Kan’on jumped down from the wagon and walked toward the tree line, stationing himself between the forest and the wagon. I had no problem letting him handle the the brunt of an attack, if it came to their little corner of the caravan. Ilfid were as much a threat to him as your run of the mill house cat.
I picked up my sword, still in its dull grey wrappings, and stood on the driver seat next to Jass. “Don’t worry, Jass. You just stay put and keep that spear handy just in case.” He just nodded, apparently an old hand at this sort of thing.
From my vantage point standing on the wagon, I saw caravan guards up and down the line popping out of the woodwork, taking up positions and readying themselves for the inevitable rush of enemies. Ilfids weren’t known for their intricate battle tactics, after all.
Soon enough, Ilfids poured from the edge of the forest only to be cut down by Kan’on. Hodge-podge armor covered their earth colored chitinous bodies. Each had between four and six arms, some even carrying multiple weapons. Long antenna sprouted from their heads, topping multifaceted eyes and wicked pincers. These weren’t even their warrior caste, just jumped-up workers.
I shook my head at the sight. Kan’on took the fight far too seriously, going so far as projecting battle aura. The power of his battle aura alone was enough to knock most of the bugs out of the fight, let alone the finely honed techniques he put on display. The guy needed to loosen up.
I kept watch up and down my section of the caravan line. The sounds of battle from my surroundings filtering to me as a cacophonous melody, carried by the Flow. Few things were as beautiful as the Flow during a battle, or as sad. Death shouldn’t be so attractive, so ripe with potential power.
An Ilfid slipped through Kan’on’s impeccable defense. I grunted in annoyance; the asshole had done it on purpose. He wouldn’t allow me to skim by without contributing. I watched the Ilfid run toward the next wagon up in line from my own, gaging the timing of its arrival.
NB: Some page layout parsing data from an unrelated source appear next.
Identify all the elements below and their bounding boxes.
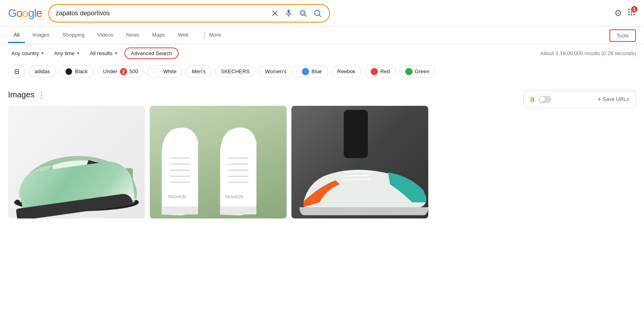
tab-images[interactable]: Images: [27, 28, 55, 43]
image-grid: FASHION FASHION: [8, 106, 515, 218]
shoe2-svg: FASHION FASHION: [150, 106, 287, 218]
chip-blue[interactable]: Blue: [296, 65, 328, 78]
search-bar: [48, 4, 330, 23]
svg-rect-16: [631, 14, 632, 16]
svg-rect-15: [628, 14, 630, 16]
time-filter[interactable]: Any time ▼: [51, 49, 83, 58]
section-header: Images ⋮: [8, 90, 515, 99]
header: Google: [0, 0, 644, 27]
tab-web[interactable]: Web: [172, 28, 194, 43]
country-filter[interactable]: Any country ▼: [8, 49, 48, 58]
chip-white-label: White: [163, 68, 176, 74]
shoe3-svg: [291, 106, 428, 218]
results-filter[interactable]: All results ▼: [87, 49, 121, 58]
tools-button[interactable]: Tools: [609, 29, 636, 42]
save-urls-button[interactable]: + Save URLs: [597, 96, 629, 103]
chip-mens-label: Men's: [192, 68, 205, 74]
notification-badge: 1: [631, 6, 638, 12]
blue-swatch: [302, 68, 309, 75]
shoe1-svg: [8, 106, 145, 218]
settings-button[interactable]: ⚙: [614, 8, 622, 19]
save-urls-left: a: [530, 95, 551, 104]
plus-icon: +: [597, 96, 601, 103]
save-urls-bar: a + Save URLs: [523, 90, 636, 108]
time-dropdown-arrow: ▼: [76, 51, 80, 56]
svg-rect-19: [125, 168, 133, 192]
chip-under500-label: Under: [103, 68, 117, 74]
google-logo: Google: [8, 7, 42, 20]
filter-sliders-icon: ⊟: [14, 68, 19, 75]
svg-line-6: [305, 15, 306, 16]
chip-red[interactable]: Red: [365, 65, 396, 78]
results-dropdown-arrow: ▼: [114, 51, 118, 56]
tab-videos[interactable]: Videos: [92, 28, 119, 43]
chip-womens[interactable]: Women's: [259, 66, 293, 77]
save-urls-label: Save URLs: [603, 96, 629, 102]
image-2: FASHION FASHION: [150, 106, 287, 218]
clear-button[interactable]: [270, 9, 279, 18]
chip-green-label: Green: [415, 68, 429, 74]
green-swatch: [405, 68, 413, 75]
chip-white[interactable]: White: [147, 65, 182, 78]
white-swatch: [153, 68, 161, 75]
chip-under500-amount: 500: [130, 68, 138, 74]
tab-more[interactable]: ⋮ More: [196, 27, 227, 44]
orange-a-icon: a: [530, 95, 535, 104]
mic-button[interactable]: [283, 8, 294, 19]
red-swatch: [371, 68, 378, 75]
svg-point-4: [302, 11, 303, 12]
main-content: Images ⋮: [0, 82, 644, 227]
results-count: About 3,18,00,000 results (0.29 seconds): [540, 50, 636, 56]
tab-maps[interactable]: Maps: [147, 28, 171, 43]
chip-red-label: Red: [380, 68, 390, 74]
black-swatch: [65, 68, 72, 75]
chip-womens-label: Women's: [265, 68, 287, 74]
toggle-switch[interactable]: [539, 96, 551, 103]
svg-point-18: [14, 194, 139, 211]
chip-adidas-label: adidas: [35, 68, 50, 74]
results-section: Images ⋮: [8, 90, 515, 218]
chip-reebok[interactable]: Reebok: [331, 66, 361, 77]
image-3: [291, 106, 428, 218]
svg-text:FASHION: FASHION: [168, 195, 186, 199]
chip-under500[interactable]: Under 2 500: [97, 65, 144, 78]
svg-rect-17: [634, 14, 635, 16]
svg-point-5: [304, 12, 305, 13]
apps-wrapper: 1: [627, 8, 636, 19]
filter-icon-chip[interactable]: ⊟: [8, 65, 25, 78]
svg-point-20: [17, 195, 136, 203]
chip-reebok-label: Reebok: [337, 68, 355, 74]
section-title: Images: [8, 90, 35, 99]
toggle-knob: [539, 97, 545, 102]
svg-rect-33: [344, 110, 368, 158]
svg-text:FASHION: FASHION: [225, 195, 243, 199]
section-more-button[interactable]: ⋮: [38, 91, 45, 99]
search-icons: [270, 8, 323, 19]
image-card-3[interactable]: [291, 106, 428, 218]
chip-black[interactable]: Black: [59, 65, 94, 78]
chips-row: ⊟ adidas Black Under 2 500 White Men's S…: [0, 62, 644, 82]
chip-skechers-label: SKECHERS: [221, 68, 250, 74]
image-card-2[interactable]: FASHION FASHION: [150, 106, 287, 218]
tab-all[interactable]: All: [8, 28, 25, 43]
chip-black-label: Black: [75, 68, 88, 74]
chip-adidas[interactable]: adidas: [29, 66, 56, 77]
chip-green[interactable]: Green: [399, 65, 436, 78]
svg-point-3: [301, 11, 304, 14]
nav-tabs: All Images Shopping Videos News Maps Web…: [0, 27, 644, 44]
lens-button[interactable]: [298, 8, 308, 19]
image-card-1[interactable]: [8, 106, 145, 218]
svg-rect-9: [628, 9, 630, 10]
image-1: [8, 106, 145, 218]
svg-line-8: [319, 15, 321, 17]
search-button[interactable]: [312, 8, 323, 19]
filter-bar: Any country ▼ Any time ▼ All results ▼ A…: [0, 44, 644, 62]
chip-badge-2: 2: [120, 68, 127, 75]
search-input[interactable]: [56, 10, 266, 17]
tab-shopping[interactable]: Shopping: [57, 28, 90, 43]
chip-skechers[interactable]: SKECHERS: [215, 66, 256, 77]
country-dropdown-arrow: ▼: [41, 51, 45, 56]
chip-mens[interactable]: Men's: [186, 66, 211, 77]
advanced-search-button[interactable]: Advanced Search: [124, 47, 179, 59]
tab-news[interactable]: News: [121, 28, 145, 43]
I crouched, augmenting my strength with a small portion of power, and leapt up and out. Soaring sedately into the air, I let my arc continue until the apex, where I reached out and touched the Flow, imparting intent and willpower, along with a smidge of my own power. The currents of the Flow connecting me to the next wagon driver grabbed me and carried me the rest of the 30-foot jump and I landed lightly on my toes.
I drew an abbreviated rune in the air, connected it to the Flow with my intent and willpower to make up the difference in empowerment, and swung the still-wrapped tip of my sword through it just as the Ilfid reached the edge of the wagon.
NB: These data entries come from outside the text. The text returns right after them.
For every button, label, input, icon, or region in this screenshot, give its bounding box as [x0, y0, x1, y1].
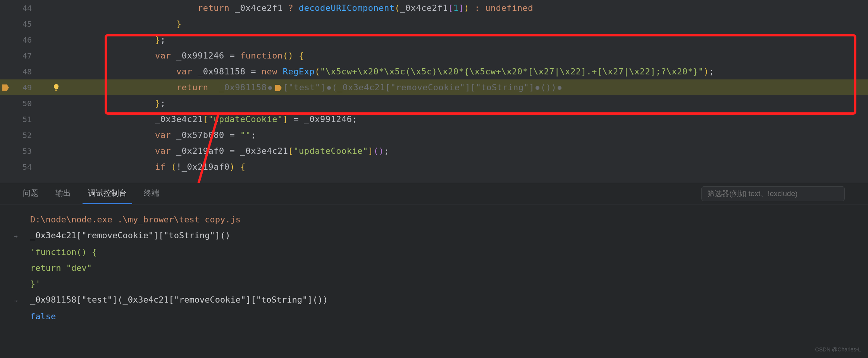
- code-line[interactable]: 46 };: [0, 32, 868, 48]
- panel-tab[interactable]: 调试控制台: [83, 183, 132, 204]
- console-line[interactable]: false: [11, 308, 860, 324]
- code-content[interactable]: var _0x981158 = new RegExp("\x5cw+\x20*\…: [70, 67, 714, 76]
- line-number: 44: [11, 3, 43, 13]
- console-text: 'function() {: [30, 244, 97, 260]
- code-content[interactable]: var _0x991246 = function() {: [70, 51, 304, 60]
- console-text: _0x981158["test"](_0x3e4c21["removeCooki…: [30, 292, 328, 308]
- code-line[interactable]: 54 if (!_0x219af0) {: [0, 159, 868, 175]
- filter-input[interactable]: [701, 186, 845, 201]
- svg-marker-2: [275, 85, 282, 91]
- lightbulb-icon: [52, 83, 60, 92]
- code-content[interactable]: if (!_0x219af0) {: [70, 162, 246, 172]
- code-line[interactable]: 53 var _0x219af0 = _0x3e4c21["updateCook…: [0, 143, 868, 159]
- inline-eval-dot-icon: [536, 86, 539, 90]
- code-line[interactable]: 51 _0x3e4c21["updateCookie"] = _0x991246…: [0, 111, 868, 127]
- console-text: D:\node\node.exe .\my_brower\test copy.j…: [30, 212, 241, 227]
- inline-eval-dot-icon: [327, 86, 331, 90]
- code-line[interactable]: 48 var _0x981158 = new RegExp("\x5cw+\x2…: [0, 64, 868, 79]
- line-number: 47: [11, 51, 43, 60]
- code-content[interactable]: _0x3e4c21["updateCookie"] = _0x991246;: [70, 114, 357, 124]
- svg-rect-1: [55, 90, 57, 91]
- line-number: 48: [11, 67, 43, 76]
- console-line[interactable]: → _0x3e4c21["removeCookie"]["toString"](…: [11, 227, 860, 244]
- console-text: return "dev": [30, 260, 92, 276]
- code-editor[interactable]: 44 return _0x4ce2f1 ? decodeURIComponent…: [0, 0, 868, 183]
- svg-marker-0: [2, 84, 9, 91]
- line-number: 53: [11, 146, 43, 156]
- code-line[interactable]: 50 };: [0, 95, 868, 111]
- breakpoint-icon: [1, 83, 10, 92]
- debug-console-output[interactable]: D:\node\node.exe .\my_brower\test copy.j…: [0, 205, 868, 324]
- code-content[interactable]: var _0x57b080 = "";: [70, 130, 256, 140]
- console-line[interactable]: }': [11, 276, 860, 292]
- bottom-panel: 问题输出调试控制台终端 D:\node\node.exe .\my_brower…: [0, 183, 868, 358]
- bulb-gutter[interactable]: [43, 83, 70, 92]
- line-number: 54: [11, 162, 43, 172]
- line-number: 52: [11, 131, 43, 140]
- panel-tab[interactable]: 输出: [50, 183, 76, 204]
- code-line[interactable]: 44 return _0x4ce2f1 ? decodeURIComponent…: [0, 0, 868, 16]
- watermark: CSDN @Charles-L: [815, 346, 861, 353]
- code-content[interactable]: var _0x219af0 = _0x3e4c21["updateCookie"…: [70, 146, 389, 156]
- console-line[interactable]: 'function() {: [11, 244, 860, 260]
- console-text: }': [30, 276, 41, 292]
- console-line[interactable]: return "dev": [11, 260, 860, 276]
- panel-tab[interactable]: 问题: [17, 183, 44, 204]
- console-arrow-icon: →: [11, 228, 30, 244]
- code-content[interactable]: }: [70, 19, 182, 29]
- line-number: 49: [11, 83, 43, 92]
- console-arrow-icon: →: [11, 293, 30, 308]
- code-line[interactable]: 45 }: [0, 16, 868, 32]
- console-text: false: [30, 308, 56, 324]
- inline-eval-dot-icon: [268, 86, 272, 90]
- console-text: _0x3e4c21["removeCookie"]["toString"](): [30, 227, 231, 243]
- inline-breakpoint-icon: [274, 84, 282, 92]
- line-number: 51: [11, 115, 43, 124]
- panel-tab[interactable]: 终端: [138, 183, 165, 204]
- code-content[interactable]: };: [70, 35, 165, 45]
- line-number: 50: [11, 99, 43, 108]
- line-number: 46: [11, 35, 43, 45]
- code-content[interactable]: };: [70, 98, 165, 108]
- console-line[interactable]: D:\node\node.exe .\my_brower\test copy.j…: [11, 212, 860, 227]
- inline-eval-dot-icon: [558, 86, 561, 90]
- code-content[interactable]: return _0x981158["test"](_0x3e4c21["remo…: [70, 83, 563, 92]
- breakpoint-gutter[interactable]: [0, 83, 11, 92]
- line-number: 45: [11, 19, 43, 29]
- code-line[interactable]: 49 return _0x981158["test"](_0x3e4c21["r…: [0, 79, 868, 95]
- console-line[interactable]: → _0x981158["test"](_0x3e4c21["removeCoo…: [11, 292, 860, 308]
- code-line[interactable]: 52 var _0x57b080 = "";: [0, 127, 868, 143]
- code-line[interactable]: 47 var _0x991246 = function() {: [0, 48, 868, 64]
- code-content[interactable]: return _0x4ce2f1 ? decodeURIComponent(_0…: [70, 3, 533, 13]
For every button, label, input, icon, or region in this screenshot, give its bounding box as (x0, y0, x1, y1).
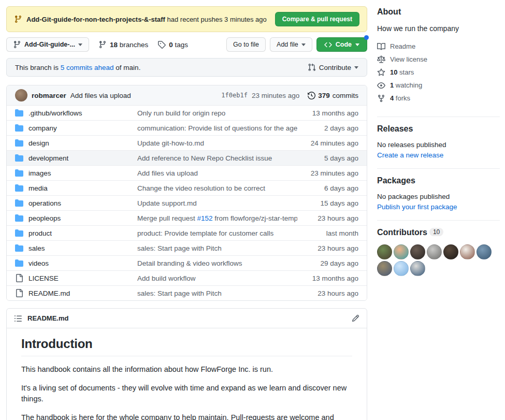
commits-ahead-link[interactable]: 5 commits ahead (61, 64, 114, 71)
file-browser: robmarcer Add files via upload 1f0eb1f 2… (6, 85, 367, 301)
folder-icon (15, 199, 23, 207)
file-commit-message-link[interactable]: product: Provide template for customer c… (137, 229, 273, 237)
about-title: About (377, 7, 500, 17)
list-icon[interactable] (14, 314, 22, 323)
file-name-link[interactable]: .github/workflows (28, 109, 82, 117)
readme-paragraph: The handbook is here for the whole compa… (21, 412, 352, 420)
file-age-link[interactable]: 24 minutes ago (311, 139, 358, 147)
contributors-count-badge: 10 (429, 228, 443, 236)
contribute-dropdown[interactable]: Contribute (308, 63, 358, 71)
file-age-link[interactable]: 23 hours ago (318, 289, 358, 297)
go-to-file-button[interactable]: Go to file (226, 37, 266, 52)
file-commit-message-link[interactable]: Detail branding & video workflows (137, 259, 242, 267)
file-age-link[interactable]: 29 days ago (320, 259, 358, 267)
publish-package-link[interactable]: Publish your first package (377, 203, 500, 211)
branch-status-text: This branch is 5 commits ahead of main. (15, 64, 140, 71)
code-button[interactable]: Code (316, 37, 367, 52)
file-commit-message-link[interactable]: communication: Provide list of questions… (137, 124, 297, 132)
recent-push-banner: Add-Git-guide-for-non-tech-projects-&-st… (6, 6, 367, 32)
file-commit-message-link[interactable]: Add build workflow (137, 274, 196, 282)
latest-commit-bar: robmarcer Add files via upload 1f0eb1f 2… (7, 85, 367, 105)
folder-icon (15, 169, 23, 177)
file-icon (15, 274, 23, 282)
file-commit-message-link[interactable]: Merge pull request (137, 214, 197, 222)
file-name-link[interactable]: development (28, 154, 68, 162)
commit-author-avatar[interactable] (15, 89, 27, 102)
file-commit-message-link[interactable]: sales: Start page with Pitch (137, 244, 222, 252)
chevron-down-icon (301, 44, 306, 46)
add-file-button[interactable]: Add file (270, 37, 312, 52)
file-age-link[interactable]: 13 months ago (312, 109, 358, 117)
repo-toolbar: Add-Git-guide-... 18 branches 0 tags Go … (6, 37, 367, 52)
file-commit-message-link[interactable]: Only run build for origin repo (137, 109, 225, 117)
file-name-link[interactable]: videos (28, 259, 49, 267)
table-row: .github/workflowsOnly run build for orig… (7, 105, 367, 120)
file-name-link[interactable]: product (28, 229, 52, 237)
chevron-down-icon (78, 44, 82, 46)
file-age-link[interactable]: 23 minutes ago (311, 169, 358, 177)
sidebar-item-watching[interactable]: 1 watching (377, 81, 500, 90)
file-name-link[interactable]: sales (28, 244, 45, 252)
packages-empty-text: No packages published (377, 193, 500, 200)
file-commit-message-link[interactable]: Update support.md (137, 199, 197, 207)
branches-link[interactable]: 18 branches (98, 40, 148, 49)
contributor-avatar[interactable] (477, 244, 492, 259)
contributor-avatar[interactable] (427, 244, 442, 259)
add-file-label: Add file (277, 41, 298, 48)
sidebar-item-stars[interactable]: 10 stars (377, 68, 500, 77)
compare-pull-request-button[interactable]: Compare & pull request (275, 12, 359, 26)
file-name-link[interactable]: media (28, 184, 48, 192)
branch-status-bar: This branch is 5 commits ahead of main. … (6, 58, 367, 77)
readme-header: README.md (7, 309, 367, 328)
file-commit-message-link[interactable]: sales: Start page with Pitch (137, 289, 222, 297)
contributor-avatar[interactable] (377, 261, 392, 276)
folder-icon (15, 229, 23, 237)
commit-author-link[interactable]: robmarcer (32, 92, 66, 99)
folder-icon (15, 124, 23, 132)
tags-link[interactable]: 0 tags (157, 40, 188, 49)
issue-link[interactable]: #152 (197, 214, 213, 222)
banner-message: had recent pushes 3 minutes ago (165, 16, 267, 23)
file-age-link[interactable]: 15 days ago (320, 199, 358, 207)
sidebar-item-view-license[interactable]: View license (377, 55, 500, 64)
file-age-link[interactable]: 23 hours ago (318, 214, 358, 222)
contributor-avatar[interactable] (460, 244, 475, 259)
contributor-avatar[interactable] (394, 261, 409, 276)
commit-sha-link[interactable]: 1f0eb1f (221, 92, 248, 99)
file-commit-message-link[interactable]: Update git-how-to.md (137, 139, 204, 147)
file-commit-message-link[interactable]: Change the video resolution to be correc… (137, 184, 265, 192)
contributors-section: Contributors10 (377, 221, 500, 285)
folder-icon (15, 154, 23, 162)
file-name-link[interactable]: images (28, 169, 51, 177)
contributor-avatar[interactable] (410, 244, 425, 259)
sidebar-item-forks[interactable]: 4 forks (377, 94, 500, 103)
commit-history-link[interactable]: 379 commits (308, 92, 358, 99)
branch-selector-dropdown[interactable]: Add-Git-guide-... (6, 37, 89, 52)
file-icon (15, 289, 23, 297)
contributor-avatar[interactable] (377, 244, 392, 259)
contributor-avatar[interactable] (394, 244, 409, 259)
file-age-link[interactable]: 6 days ago (324, 184, 358, 192)
edit-readme-button[interactable] (352, 314, 359, 322)
file-age-link[interactable]: 5 days ago (324, 154, 358, 162)
create-release-link[interactable]: Create a new release (377, 151, 500, 159)
file-age-link[interactable]: 13 months ago (312, 274, 358, 282)
file-commit-message-link[interactable]: Add files via upload (137, 169, 198, 177)
history-icon (308, 92, 315, 99)
commit-message-link[interactable]: Add files via upload (70, 92, 131, 99)
contributor-avatar[interactable] (443, 244, 458, 259)
file-name-link[interactable]: peopleops (28, 214, 61, 222)
file-name-link[interactable]: README.md (28, 289, 70, 297)
file-age-link[interactable]: 2 days ago (324, 124, 358, 132)
file-name-link[interactable]: operations (28, 199, 61, 207)
sidebar-item-readme[interactable]: Readme (377, 42, 500, 51)
file-name-link[interactable]: company (28, 124, 57, 132)
chevron-down-icon (355, 44, 359, 46)
contributor-avatar[interactable] (410, 261, 425, 276)
file-age-link[interactable]: 23 hours ago (318, 244, 358, 252)
file-age-link[interactable]: last month (326, 229, 358, 237)
file-name-link[interactable]: LICENSE (28, 274, 59, 282)
file-commit-message-link[interactable]: Add reference to New Repo Checklist issu… (137, 154, 272, 162)
file-name-link[interactable]: design (28, 139, 49, 147)
table-row: peopleopsMerge pull request #152 from fl… (7, 210, 367, 225)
The tip of my sword tapped the Ilfid worker on the head and it was flattened to the ground, as if a giant invisible hand had reached out and smashed it. Bug juice spilled over the ground as its broken body crunched under the titanic force.
I smirked. A fitting end for a bug. Looking down on it, I mentally kicked myself. I had just been lambasting Kan’on for overachieving and here I was empowering runes on the fly like I was trying to impress a girl in the village green. I turned away, disgusted that I had fallen to the same level as my ‘apprentice.’
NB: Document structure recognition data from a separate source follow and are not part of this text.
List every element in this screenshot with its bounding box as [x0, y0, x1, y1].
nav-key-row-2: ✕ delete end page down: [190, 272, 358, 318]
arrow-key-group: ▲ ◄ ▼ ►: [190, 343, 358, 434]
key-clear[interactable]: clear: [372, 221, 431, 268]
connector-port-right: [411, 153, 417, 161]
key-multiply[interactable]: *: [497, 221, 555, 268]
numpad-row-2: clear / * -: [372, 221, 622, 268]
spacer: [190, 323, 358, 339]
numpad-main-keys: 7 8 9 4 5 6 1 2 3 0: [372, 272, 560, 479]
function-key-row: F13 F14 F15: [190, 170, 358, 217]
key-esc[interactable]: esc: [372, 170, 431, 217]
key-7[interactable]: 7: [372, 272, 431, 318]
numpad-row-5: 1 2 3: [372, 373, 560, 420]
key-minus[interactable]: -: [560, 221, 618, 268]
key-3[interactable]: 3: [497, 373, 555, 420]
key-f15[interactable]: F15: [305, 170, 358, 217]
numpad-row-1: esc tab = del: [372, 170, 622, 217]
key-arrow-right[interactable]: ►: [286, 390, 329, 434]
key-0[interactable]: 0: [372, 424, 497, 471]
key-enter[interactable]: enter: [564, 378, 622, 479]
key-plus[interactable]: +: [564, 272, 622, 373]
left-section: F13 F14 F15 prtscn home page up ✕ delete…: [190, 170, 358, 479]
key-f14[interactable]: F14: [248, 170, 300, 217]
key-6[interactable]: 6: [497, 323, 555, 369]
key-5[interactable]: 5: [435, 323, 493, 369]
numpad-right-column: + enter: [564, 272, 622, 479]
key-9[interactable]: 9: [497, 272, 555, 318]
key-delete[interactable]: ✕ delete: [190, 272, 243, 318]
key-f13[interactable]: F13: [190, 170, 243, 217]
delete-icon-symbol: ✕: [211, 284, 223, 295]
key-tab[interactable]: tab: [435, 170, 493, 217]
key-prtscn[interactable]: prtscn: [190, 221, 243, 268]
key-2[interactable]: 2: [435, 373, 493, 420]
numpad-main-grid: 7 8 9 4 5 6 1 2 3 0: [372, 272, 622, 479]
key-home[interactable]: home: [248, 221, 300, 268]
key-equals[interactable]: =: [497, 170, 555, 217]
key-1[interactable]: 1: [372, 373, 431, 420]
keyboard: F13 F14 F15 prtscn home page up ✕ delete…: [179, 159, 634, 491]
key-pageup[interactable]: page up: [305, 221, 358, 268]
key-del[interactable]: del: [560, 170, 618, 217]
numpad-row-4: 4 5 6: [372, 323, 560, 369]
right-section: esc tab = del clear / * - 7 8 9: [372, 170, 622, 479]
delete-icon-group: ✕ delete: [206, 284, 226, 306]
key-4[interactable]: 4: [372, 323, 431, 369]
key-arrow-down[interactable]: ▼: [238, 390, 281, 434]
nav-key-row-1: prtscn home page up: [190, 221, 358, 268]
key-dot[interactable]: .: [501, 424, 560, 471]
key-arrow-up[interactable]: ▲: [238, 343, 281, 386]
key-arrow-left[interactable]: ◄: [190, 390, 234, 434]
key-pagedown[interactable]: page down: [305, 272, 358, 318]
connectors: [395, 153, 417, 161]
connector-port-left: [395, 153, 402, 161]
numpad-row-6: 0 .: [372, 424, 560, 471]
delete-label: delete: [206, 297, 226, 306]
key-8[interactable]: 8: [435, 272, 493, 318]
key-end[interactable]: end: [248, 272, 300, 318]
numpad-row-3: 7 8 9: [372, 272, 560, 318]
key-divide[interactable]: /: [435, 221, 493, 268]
Kan’on still flashed in and out of view, his sword a shining blur of death and destruction. The man pissed me off so much. The blue and green pastels of his outfit in this light painted a beautiful image as he flashed around, paired with his pretty face and hair, dashing around dashingly… it was enough to make me sick.
A wave in the Flow caught my attention; there was something more interesting than the Ilfid worker fodder making its way through the forest. It was big. Grinning, I jumped down from my perch and walked toward the forest. Something interesting indeed.
A giant bug emerged from the woods, easily twice as tall as a man, both arms as thick as a log. It let out a piercing screech that sent defenders up and down the line to their knees, grasping their heads in pain.
Yes, an Ilfid Brute was far more interesting. They had finally sent one of their true warrior caste. I reached into my cubby and took out a flask, draining what remained of the strong liquor.